Across a range of topics picked out by the survey, there is an interesting alignment of expectations for pastoral support. The most frequently expected sources of support are (unsurprisingly) family and friends, but 39% of applicants expect support from their university on finances. 50% feel likely to seek support from lecturers and tutors if they ran into difficulties, and 47% from a university counselling service. And 78% expect more career-planning support at university than at school.
The blame game
The challenge for universities is that market pressures are incentivising them to both inflate and also manage expectations. Responsibility for both usually lies in separate departments: the marketing team, and the teaching and support staff respectively. As Anne-Marie Canning, Director of Widening Participation at King’s College, London, stated at the launch event, universities are too often selling applicants a “best case scenario”. If experiences fall foul of these high expectations, universities can find themselves in trouble.

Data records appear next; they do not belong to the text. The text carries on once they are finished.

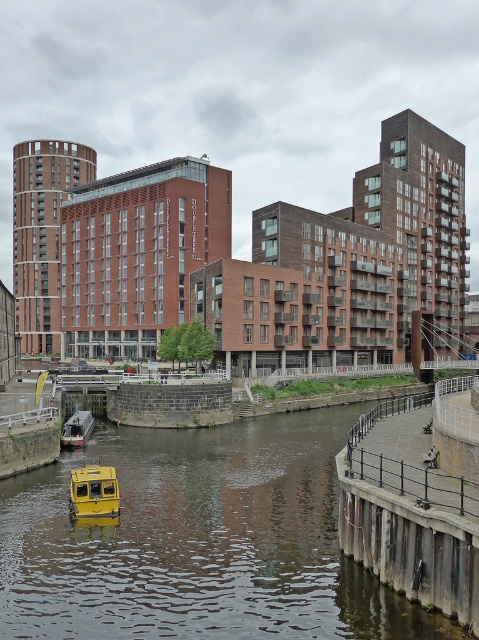 Is yellow rubber boat at center smaller than metallic gray boat at lower left?

No, yellow rubber boat at center is not smaller than metallic gray boat at lower left.

Can you confirm if yellow rubber boat at center is taller than metallic gray boat at lower left?

Yes.

Which is in front, point (261, 484) or point (68, 429)?

Positioned in front is point (261, 484).

Identify the location of yellow rubber boat at center. pos(198,541).

Who is taller, concrete dock at lower right or yellow matte boat at lower center?

With more height is concrete dock at lower right.

Does concrete dock at lower right come behind yellow matte boat at lower center?

No, it is in front of yellow matte boat at lower center.

You are a GUI agent. You are given a task and a screenshot of the screen. Output one action in this format:
    pyautogui.click(x=<x>, y=<y>)
    Task: Click on the concrete dock at lower right
    Image resolution: width=479 pixels, height=640 pixels.
    Given the screenshot: What is the action you would take?
    pyautogui.click(x=410, y=547)

I want to click on yellow rubber boat at center, so click(x=198, y=541).

The image size is (479, 640). What do you see at coordinates (198, 541) in the screenshot?
I see `yellow rubber boat at center` at bounding box center [198, 541].

Is point (40, 611) positioned in front of point (425, 515)?

No, it is behind (425, 515).

Where is `yellow rubber boat at center`? This screenshot has width=479, height=640. yellow rubber boat at center is located at coordinates (198, 541). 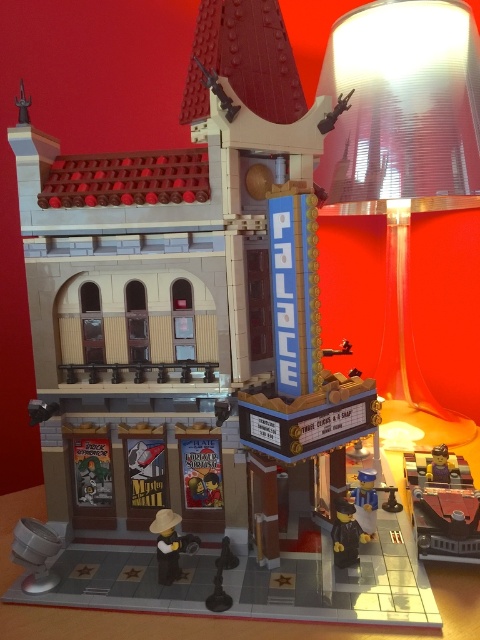 Between brown matte hat at lower center and blue plastic toy at center, which one has less height?

blue plastic toy at center

In the scene shown: Is brown matte hat at lower center thinner than blue plastic toy at center?

In fact, brown matte hat at lower center might be wider than blue plastic toy at center.

Which is in front, point (169, 524) or point (351, 496)?

Point (169, 524) is in front.

The height and width of the screenshot is (640, 480). What are the coordinates of `brown matte hat at lower center` in the screenshot? It's located at (169, 545).

This screenshot has width=480, height=640. I want to click on metallic gold car at lower right, so click(443, 506).

This screenshot has height=640, width=480. Identify the location of metallic gold car at lower right. (443, 506).

Based on the photo, is dark gray plastic figure at center to the right of blue plastic toy at center from the viewer's perspective?

In fact, dark gray plastic figure at center is to the left of blue plastic toy at center.

Who is higher up, dark gray plastic figure at center or blue plastic toy at center?

blue plastic toy at center is higher up.

Locate an element on the screen. dark gray plastic figure at center is located at coordinates (346, 532).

Naturally, one response to be heard from the sector is to complain that schools are doing an insufficient job in preparing for university. Given that we still have (at least nominally) a selective entry system to higher education, with proudly autonomous institutions able to set their own terms of entry, this feels a little churlish. Chris Ramsey, Headmaster of The King’s School, Chester, pointed out that what were once ‘School Liaison Officers’ at universities have now become marketers. This has implicitly undermined the reliability and information that applicants are receiving about higher education in-the-round, as opposed to merits of any one particular institution. “It’d be wonderful if universities were more confident to talk about what they don’t do”.

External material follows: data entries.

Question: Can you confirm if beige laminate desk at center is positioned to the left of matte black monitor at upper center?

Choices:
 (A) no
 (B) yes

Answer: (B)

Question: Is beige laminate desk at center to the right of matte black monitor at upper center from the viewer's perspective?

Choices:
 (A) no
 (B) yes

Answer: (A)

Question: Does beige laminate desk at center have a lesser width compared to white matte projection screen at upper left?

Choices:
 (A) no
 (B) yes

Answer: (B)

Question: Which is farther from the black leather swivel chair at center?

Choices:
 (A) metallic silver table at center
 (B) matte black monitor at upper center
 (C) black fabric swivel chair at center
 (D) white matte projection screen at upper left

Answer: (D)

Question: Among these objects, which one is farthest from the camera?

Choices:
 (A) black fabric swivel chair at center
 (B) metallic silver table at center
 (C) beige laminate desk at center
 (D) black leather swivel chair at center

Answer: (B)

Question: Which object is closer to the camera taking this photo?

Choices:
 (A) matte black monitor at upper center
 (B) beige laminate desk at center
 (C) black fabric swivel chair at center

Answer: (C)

Complaints about lack of ‘preparedness’ also smack of social class elitism. Sonette Schwartz, Principal of Brockhill Park Performing Arts College, a secondary school just outside Folkestone, noted that in her experience students with the highest expectations are typically those from the least advantaged backgrounds. Schools, for their part, are wising to the growing mental health challenges of young people, and beginning to teach resilience to their pupils. “It’s very easy to blame the predecessor institutions”, says Schwartz, “but we all have work to do here”.
This seems particularly appropriate when it comes to changing approaches to teaching and learning. I’ve written before about how the sector continues to misunderstand student complaints and expectations about contact hours, and how the sector’s defensiveness on this topic will do it few favours. The HEPI-Unite survey focuses very much on applicants’ expectations of different teaching ‘outputs’, such as lectures, tutorials, and group work, but perhaps what we really need to understand applicants’ hopes for their learning and development. Perhaps that might be too difficult to articulate. But finding an alignment between students’ hopes for themselves and their educators’ expectations of them is at the heart of learning. The new market system has created huge challenges in this space, as the survey results show.
As one attendee put it at yesterday’s event: “Universities are selling a dream to applicants, and then have to bring this dream back to reality for students”.